Scientists have pretty well defined the cumulative level of carbon emissions likely to result in different amounts of global warming. But those numbers don’t say anything about how these different emissions totals are achieved – the social, economic, and political choices that will put the world on one emissions pathway or another.
So, last year researchers developed a set of five “shared socio-economic pathways” (SSPs): essentially, storylines about how the rest of the century might unfold. The narratives include, for example, patterns of development, levels of wealth inequality within and between nations, and the degree to which the world is able to pursue a coordinated climate policy.
A study published yesterday in Nature Climate Change provides the first comprehensive analysis of which SSPs are compatible with the goal set out in the Paris Agreement of limiting global warming to 1.5 °C. That is, it provides a much clearer picture than we’ve had before of what needs to happen and when in order to secure a 1.5 °C world.
An international team of researchers from various universities and climate research institutes used six different global climate models to analyze the SSPs. They found that limiting warming to 1.5 °C would be easiest in the so-called “green growth” scenario, characterized by rapid development of low-income countries, decreasing wealth inequality, and embrace of environmentally friendly technologies.
If the world continues to muddle through more or less on its current path, staying below 1.5 °C of warming is also possible, although less certain. And reaching the Paris Agreement goal is downright dicey in the other scenarios, which have characteristics like strong geographic and social inequality, high energy intensity and use of fossil fuels, and poorly coordinated climate policy.

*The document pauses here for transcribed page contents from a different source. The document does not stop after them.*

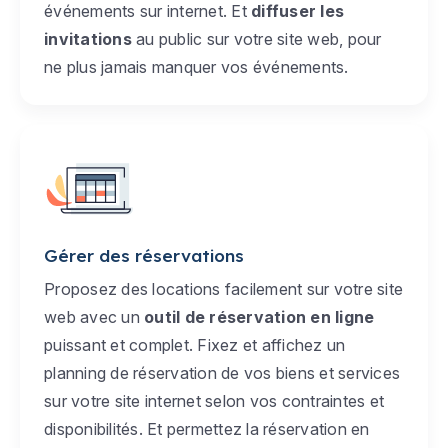
événements sur internet. Et
diffuser les
invitations
au public sur votre site web, pour
ne plus jamais manquer vos événements.
Gérer des réservations
Proposez des locations facilement sur votre site
web avec un
outil de réservation en ligne
puissant et complet. Fixez et affichez un
planning de réservation de vos biens et services
sur votre site internet selon vos contraintes et
disponibilités. Et permettez la réservation en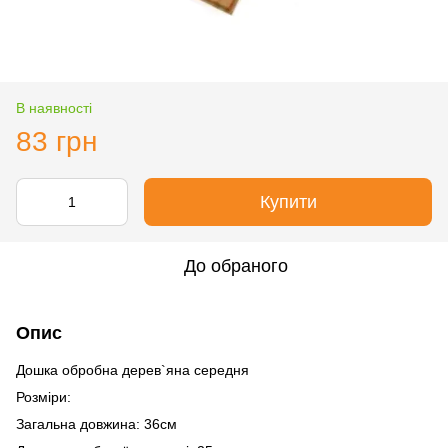
В наявності
83 грн
Купити
До обраного
Опис
Дошка обробна дерев`яна середня
Розміри:
Загальна довжина: 36см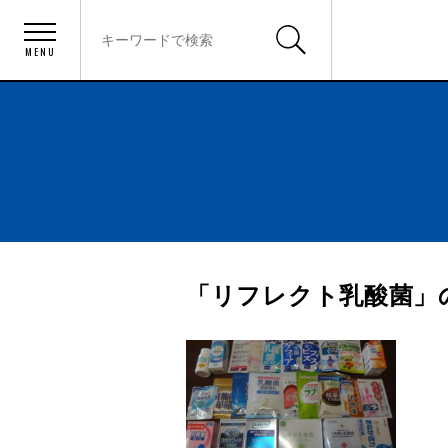
MENU
「リフレクト乳酸菌」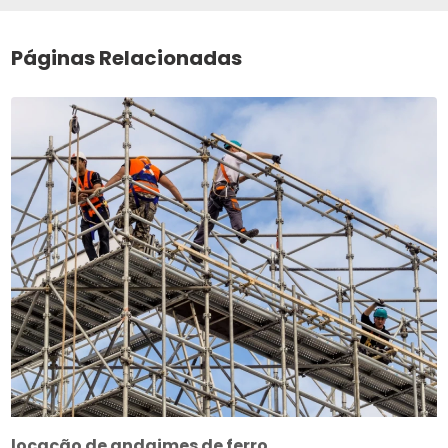
Páginas Relacionadas
locação de andaimes de ferro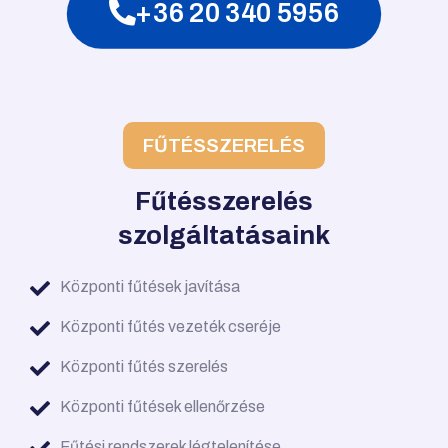
+36 20 340 5956
FŰTÉSSZERELÉS
Fűtésszerelés
szolgáltatásaink
Központi fűtések javítása
Központi fűtés vezeték cseréje
Központi fűtés szerelés
Központi fűtések ellenőrzése
Fűtési rendszerek légtelenítése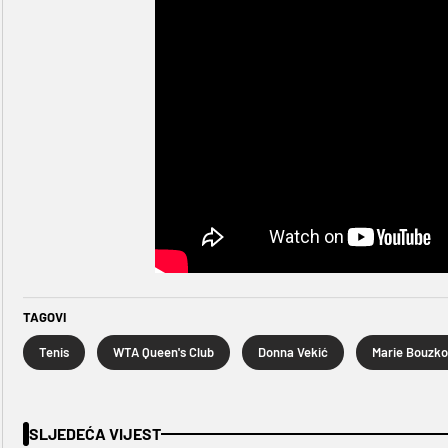
TAGOVI
Tenis
WTA Queen's Club
Donna Vekić
Marie Bouzk
SLJEDEĆA VIJEST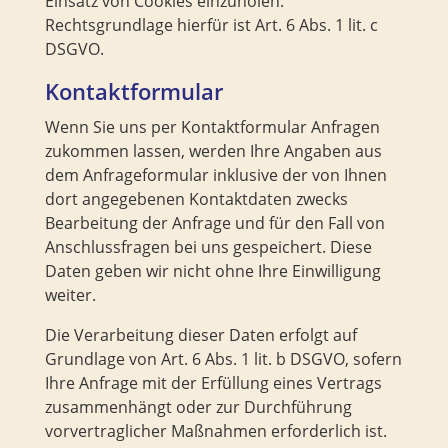
Einsatz von Cookies einzuholen.
Rechtsgrundlage hierfür ist Art. 6 Abs. 1 lit. c
DSGVO.
Kontaktformular
Wenn Sie uns per Kontaktformular Anfragen
zukommen lassen, werden Ihre Angaben aus
dem Anfrageformular inklusive der von Ihnen
dort angegebenen Kontaktdaten zwecks
Bearbeitung der Anfrage und für den Fall von
Anschlussfragen bei uns gespeichert. Diese
Daten geben wir nicht ohne Ihre Einwilligung
weiter.
Die Verarbeitung dieser Daten erfolgt auf
Grundlage von Art. 6 Abs. 1 lit. b DSGVO, sofern
Ihre Anfrage mit der Erfüllung eines Vertrags
zusammenhängt oder zur Durchführung
vorvertraglicher Maßnahmen erforderlich ist.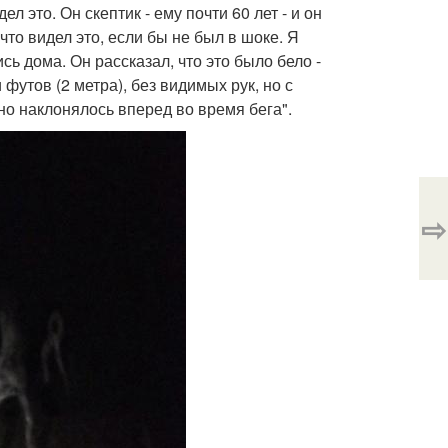
 это. Он скептик - ему почти 60 лет - и он
то видел это, если бы не был в шоке. Я
сь дома. Он рассказал, что это было бело -
футов (2 метра), без видимых рук, но с
оно наклонялось вперед во время бега".
⇨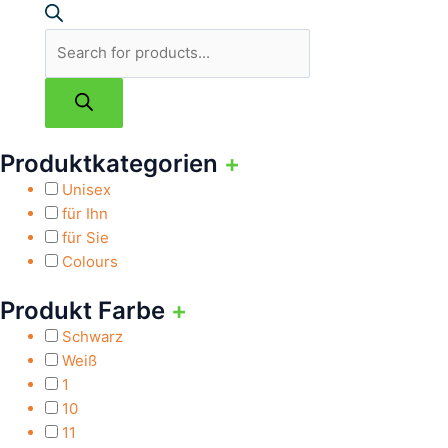
Produktkategorien
+
Unisex
für Ihn
für Sie
Colours
Produkt Farbe
+
Schwarz
Weiß
1
10
11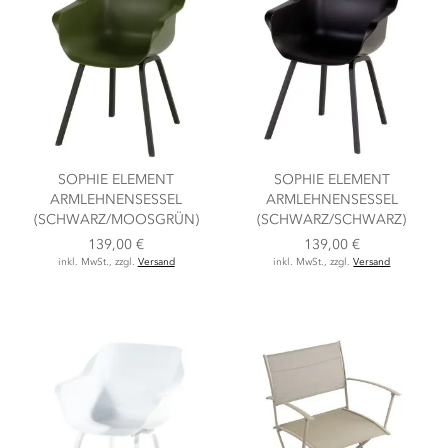
SOPHIE ELEMENT
SOPHIE ELEMENT
ARMLEHNENSESSEL
ARMLEHNENSESSEL
(SCHWARZ/MOOSGRÜN)
(SCHWARZ/SCHWARZ)
139,00 €
139,00 €
inkl. MwSt., zzgl.
Versand
inkl. MwSt., zzgl.
Versand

The analysis makes the case that what we do over the next decade makes a huge difference: the slower and more scattered mitigation efforts are over the next few decades, the more intense they will have to be later on.
Regardless of the SSP scenario, in order to limit warming to 1.5 °C global greenhouse gas emissions will have to peak by 2030, then decline rapidly over the following two or three decades. Net zero greenhouse gas emissions will be reached around 2055-2075, with the exact timing inversely correlated with emissions in 2030.
Energy conservation is one piece of the puzzle: global energy demand will have to grow more slowly than it has in past decades. And the world will see a massive shift away from fossil fuels and towards renewable forms of energy like solar and wind. Coal will rapidly decline, reaching 20% of its 2010 use in 2040. Oil will phase out by 2060. (The contribution of natural gas is more uncertain because it varies across different scenarios.)
The analysis shows that continued fossil fuel use combined with capturing and permanently storing the resulting carbon emissions is not a very strong strategy. That’s because fossil fuel development activities such as coal mining and gas handling result in emissions of methane, a powerful greenhouse gas. So this form of energy doesn’t play much of a role in 1.5 °C scenarios.
But we will need a massive effort to pull carbon dioxide out of the atmosphere. The analysis assumes the two main negative emissions technologies will be planting forests, and burning bioenergy crops and then permanently storing the carbon released.
The pathways leading to 1.5 °C can now be used by researchers in further climate modeling work. “The study provides decision makers and the public with key information about some of the enabling conditions to achieve such stringent levels of climate protection,” lead author Joeri Rogelj of the International Institute for Applied Systems Analysis in Austria said in a press release.